AUSTIN: Humanoid robotics startup Apptronik raised $520 million on Wednesday in a Series A extension round at a $5 billion valuation, triple its initial Series A price, as the Austin-based company races Tesla’s Optimus and Chinese rivals to factory-floor deployment.
The round was co-led by B Capital and Google, with returning investors Mercedes-Benz and PEAK6 alongside new backers AT&T Ventures, John Deere, and Qatar Investment Authority. Total Series A funding now exceeds $935 million, bringing Apptronik’s all-time capital raised to nearly $1 billion.
CEO Jeff Cardenas said the company will use fresh capital to scale production of its Apollo humanoid robot, expand its Austin footprint, open a California office, and build robot training and data collection facilities. A new Apollo model is set to debut later in 2026. The company plans to hire at least 200 additional workers over the next year, adding to its current 300-person headcount.
Apollo robots are already deployed in live environments with Mercedes-Benz and GXO Logistics, performing warehouse and manufacturing tasks including trailer unloading, inventory sorting, and machine tending.
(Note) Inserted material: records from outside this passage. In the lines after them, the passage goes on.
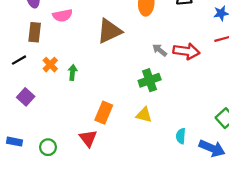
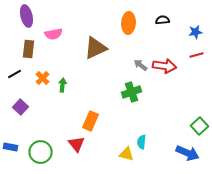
yellow triangle: (144, 115) -> (126, 154), moved
cyan semicircle: (181, 136) -> (142, 142), moved
green circle: (48, 147) -> (40, 152), size x1.5

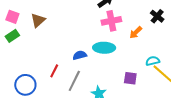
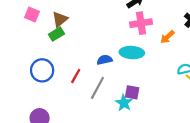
green rectangle: (12, 36) -> (56, 34), moved
purple square: (130, 78) -> (132, 92), moved
blue circle: (25, 85) -> (42, 70), moved

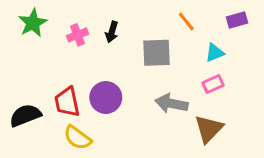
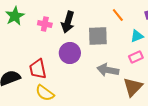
black arrow: (112, 32) -> (68, 22), size x1.5
pink cross: (77, 35) -> (45, 24), turned 32
purple circle: (106, 97) -> (70, 53), moved

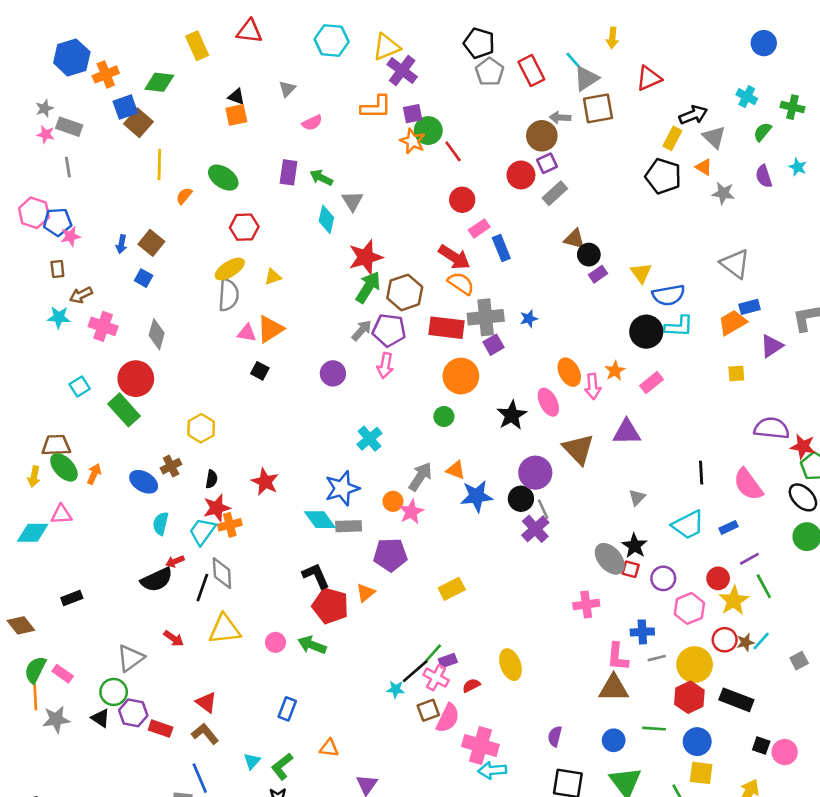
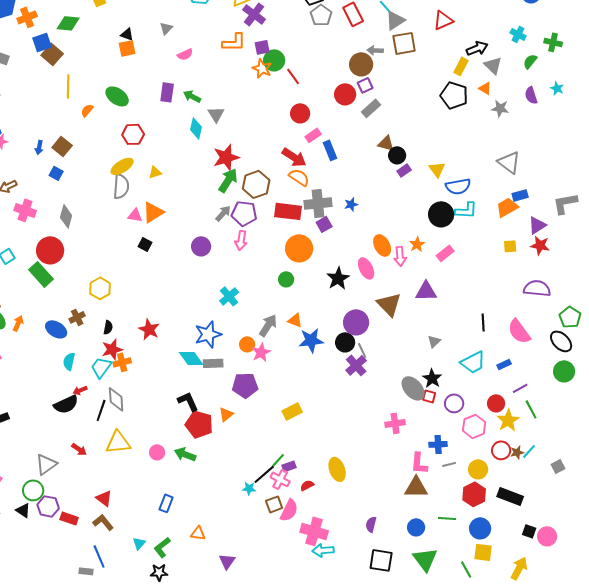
red star: (803, 447) -> (540, 245), moved
yellow circle: (695, 665) -> (478, 469), size x0.7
Apptronik’s strategic partnership with Google DeepMind powers Apollo using Gemini Robotics AI models.
Cardenas frames humanoid versatility as the core commercial pitch: “one robot to do thousands of tasks, versus a thousand robots doing a single task.” B Capital Chair Howard Morgan forecasts $1 billion in Apollo demand within a few years.
The raise comes as VC funding for humanoid robotics surged 300% year-over-year. Key competitors include Tesla Optimus, which Elon Musk acknowledged remains in early R&D despite $20 billion in planned 2026 capex, along with China’s Unitree, Figure AI, Agility Robotics, and 1X.
Mass production and order fulfillment is expected to begin in 2027.